The Escher String Quartet was founded in 2005 in New York and was initially championed by the Emerson String Quartet. The Escher had bearly begun when both Pinchas Zukerman and Itzhak Perlman each invited the Eschers to be the quartet-in-residence at their respective summer festivals. Since then the honors have continued to accumulate. A couple of years ago the group released a CD of the last two Zemlinsky quartets, getting rave reviews at the time. This year they have released a second CD with the first two Zemlinsky quartets and have now established themselves as the leading contemporary interpreter of Zemlinsky's quartets.
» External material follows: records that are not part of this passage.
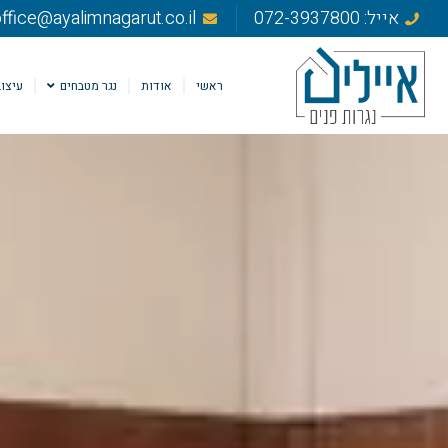
אייל: 072-3937800
ffice@ayalimnagarut.co.il
ראשי
אודות
נגר מטבחים
עיצוב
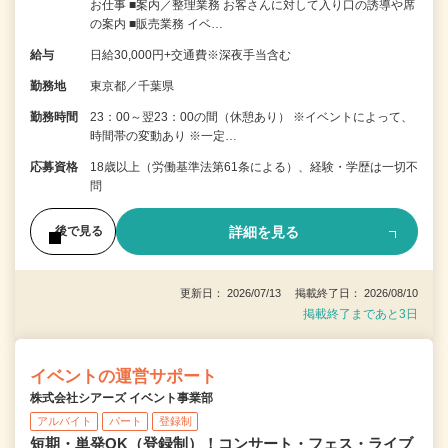
お仕事 ■案内／整理業務 お客さんに対して入り口の誘導や席
の案内 ■販売業務 イベ…
給与
日給30,000円+交通費※深夜手当含む
勤務地
東京都／千葉県
勤務時間
23：00～翌23：00の間（休憩あり） ※イベントによって、
時間帯の変動あり ※一定…
応募資格
18歳以上（労働基準法第61条による）、経験・学歴は一切不
問
詳細を見る
後で見る
更新日： 2026/07/13 掲載終了日： 2026/08/10
掲載終了まであと3日
イベントの運営サポート
株式会社シアーズ イベント事業部
アルバイト
パート
登録制
短期・単発OK（登録制）！コンサート・フェス・ライブ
For a review of their latest CD release of Zemlinsky, check here: www.theguardian.com/music/2014/jun/12/zemlinsky-string-quartets-1-2-review-escher-quartet
Earlier this year we attended the Takacs String Quartet performance of the complete Bartok cycle in the course of two evenings. That was a thrill, because the Takacs is famous for its interpretation of Bartok, and it was wonderful to get to hear all 6 quartets in the order written and to follow the evolution of Bartok's approach to the string quartet. The Escher String Quartet is well on its way to establishing a similar relationship with the Zemlinsky quartets, and thus hearing them perform all 4 quartets in order was a rare pleasure.
The Escher concert was neither the first nor the last of the quartets being presented this summer at the Music@Menlo Festival. The Danish Quartet will be playing Beethoven this Friday, for example. Moreover, other concerts are soon to begin in Napa, as part of the Music in the Vineyards Festival, where the Escher will again be performing. All in all, those of us in the Bay Area are just beginning to enjoy what promises to be a musical summer.
July 1, 2014
I just returned from a wonderful concert given by the Del Sol String Quartet. The concert was organized to celebrate the release of the Del Sol's new CD: Robert Erickson: Complete String Quartets.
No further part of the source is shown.